Im Dezember 2017 wurde im NEJM eine große dänische Registerstudie zum Mamma-Ca-Risiko unter hormoneller Kontrazeption publiziert. Diese ergab bei Frauen, die aktuell oder früher ein hormonelles Kontrazeptivum einnahmen, ein bis zu 20% erhöhtes relatives Risiko, an einem Mamma-Ca zu erkranken. Auch die Anwendung eines Levonorgestrel-Intrauterinsystems (LNG-IUS) war hier mit einem erhöhten relativen Risiko assoziiert. Problematisch an der Studie war allerdings, dass keine Adjustierung nach Risikofaktoren (Alter, BMI, Menarchealter, Stillzeit, körperliche Aktivität) erfolgte, was die Aussagekraft der Studie reduzierte. Zudem war die absolute Risikozunahme gering.

Aktuell wurde eine Meta-Analyse zur Frage, ob LNG-IUS das Mamma-Ca-Risiko erhöhen, publiziert (Conz et al. Levonorgestrel-releasing intrauterine system and breast cancer risk: A systematic review and meta-analysis.

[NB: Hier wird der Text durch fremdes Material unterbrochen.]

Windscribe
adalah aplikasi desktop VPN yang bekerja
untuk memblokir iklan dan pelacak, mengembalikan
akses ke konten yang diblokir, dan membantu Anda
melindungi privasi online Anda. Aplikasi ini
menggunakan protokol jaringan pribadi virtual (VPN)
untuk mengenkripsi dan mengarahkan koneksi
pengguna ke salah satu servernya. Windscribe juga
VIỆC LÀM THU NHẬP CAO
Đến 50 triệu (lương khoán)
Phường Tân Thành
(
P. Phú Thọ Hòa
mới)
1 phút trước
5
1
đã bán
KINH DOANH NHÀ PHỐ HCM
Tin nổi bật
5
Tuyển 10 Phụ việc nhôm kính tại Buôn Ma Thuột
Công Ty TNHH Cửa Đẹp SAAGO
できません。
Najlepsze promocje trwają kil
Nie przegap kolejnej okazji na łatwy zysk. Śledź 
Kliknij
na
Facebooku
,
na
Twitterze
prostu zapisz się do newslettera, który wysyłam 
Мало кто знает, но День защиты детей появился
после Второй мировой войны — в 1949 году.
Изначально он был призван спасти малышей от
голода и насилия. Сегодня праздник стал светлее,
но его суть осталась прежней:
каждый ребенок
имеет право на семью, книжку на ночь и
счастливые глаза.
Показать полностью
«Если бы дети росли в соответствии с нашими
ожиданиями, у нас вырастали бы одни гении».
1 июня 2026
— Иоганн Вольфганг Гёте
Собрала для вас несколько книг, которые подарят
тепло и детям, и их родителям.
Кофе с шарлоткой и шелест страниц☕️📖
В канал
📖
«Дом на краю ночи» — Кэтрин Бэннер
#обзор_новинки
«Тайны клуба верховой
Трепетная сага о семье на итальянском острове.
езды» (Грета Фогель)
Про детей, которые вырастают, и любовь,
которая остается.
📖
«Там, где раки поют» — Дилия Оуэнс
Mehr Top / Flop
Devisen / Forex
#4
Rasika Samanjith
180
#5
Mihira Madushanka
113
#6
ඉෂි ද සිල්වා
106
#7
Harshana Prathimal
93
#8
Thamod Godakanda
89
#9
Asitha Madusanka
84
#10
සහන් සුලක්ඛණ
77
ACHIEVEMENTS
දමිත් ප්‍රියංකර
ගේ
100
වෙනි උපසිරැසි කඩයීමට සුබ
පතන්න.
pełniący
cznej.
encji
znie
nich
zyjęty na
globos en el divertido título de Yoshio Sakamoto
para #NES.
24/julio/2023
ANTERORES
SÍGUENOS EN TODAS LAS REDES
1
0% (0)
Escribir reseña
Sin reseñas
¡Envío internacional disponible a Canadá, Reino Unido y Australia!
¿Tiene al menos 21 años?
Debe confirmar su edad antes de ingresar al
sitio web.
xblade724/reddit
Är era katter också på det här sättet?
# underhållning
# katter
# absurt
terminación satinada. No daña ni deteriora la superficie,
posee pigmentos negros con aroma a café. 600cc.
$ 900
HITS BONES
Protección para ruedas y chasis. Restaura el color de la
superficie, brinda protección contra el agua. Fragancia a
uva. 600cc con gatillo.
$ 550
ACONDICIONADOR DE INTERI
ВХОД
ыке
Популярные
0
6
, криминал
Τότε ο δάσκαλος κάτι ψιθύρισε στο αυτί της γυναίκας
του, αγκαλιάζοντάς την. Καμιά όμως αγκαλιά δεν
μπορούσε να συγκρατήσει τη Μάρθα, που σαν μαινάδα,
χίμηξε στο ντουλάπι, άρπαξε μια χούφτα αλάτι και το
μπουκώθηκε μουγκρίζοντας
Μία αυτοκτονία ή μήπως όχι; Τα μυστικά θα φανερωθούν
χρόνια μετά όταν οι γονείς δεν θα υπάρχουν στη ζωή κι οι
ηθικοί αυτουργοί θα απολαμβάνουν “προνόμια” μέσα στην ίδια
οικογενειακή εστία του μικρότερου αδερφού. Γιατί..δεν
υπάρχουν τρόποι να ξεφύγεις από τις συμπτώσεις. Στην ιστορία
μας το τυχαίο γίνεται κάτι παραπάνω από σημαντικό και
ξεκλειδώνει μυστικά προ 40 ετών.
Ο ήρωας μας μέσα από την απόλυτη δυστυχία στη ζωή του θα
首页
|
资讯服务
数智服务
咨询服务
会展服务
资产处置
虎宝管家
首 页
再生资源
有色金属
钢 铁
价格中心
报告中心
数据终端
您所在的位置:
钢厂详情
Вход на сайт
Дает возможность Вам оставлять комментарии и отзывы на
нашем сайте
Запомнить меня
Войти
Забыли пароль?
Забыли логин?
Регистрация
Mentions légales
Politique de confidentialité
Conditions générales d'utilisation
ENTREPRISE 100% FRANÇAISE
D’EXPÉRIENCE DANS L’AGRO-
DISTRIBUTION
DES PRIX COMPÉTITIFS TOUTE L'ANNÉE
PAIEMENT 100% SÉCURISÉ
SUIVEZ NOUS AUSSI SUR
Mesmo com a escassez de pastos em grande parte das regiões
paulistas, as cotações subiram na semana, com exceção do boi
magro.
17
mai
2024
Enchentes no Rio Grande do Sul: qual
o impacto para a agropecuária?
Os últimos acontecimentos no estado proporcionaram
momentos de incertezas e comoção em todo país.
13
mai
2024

Acta Obstet. Gynecol. Scand. 2020; Jan 28 [Epub ahead of print]).

Eingeschlossen wurden acht Studien, davon drei Fall-Kontroll-Studien und fünf Kohortenstudien (darunter auch die oben beschriebene Registerstudie). Die Analyse der Daten zeigte ein signifikant erhöhtes Mamma-Ca-Risiko für alle Frauen mit einem LNG-IUS (OR 1,16; 95%CI 1,06-1,28; p < 0,01). Der Effekt schien bei älteren Frauen stärker ausgeprägt zu sein (< 50 Jahre: OR 1,12; 95% CI 1,02-1,22; ≥ 50 Jahre: OR 1,52; 95% CI 1,34-1,72).

Problematisch an dieser Metanalyse ist jedoch, dass in den einzelnen eingeschlossenen Studien auch Frauen mit Risikofaktoren für ein Mamma-Ca aufgenommen wurden (z.B. erhöhter BMI, Anwendung des LNG-IUS zur Therapie perimenopausaler Blutungsstörungen, gleichzeitige Hormontherapie). Auch war häufig unklar, ob und ggf. wie lange zuvor auch bereits eine hormonelle Kontrazeption erfolgte.
Für prämenopausale Patientinnen schätzen daher selbst die Autoren das Risiko als marginal ein. Hinterfragen werden muss, ob das bis zu 40% gesteigerte Risiko tatsächlich durch das LNG-IUS bedingt oder auch bereits durch das Alter/andere Risikofaktoren erklärbar ist.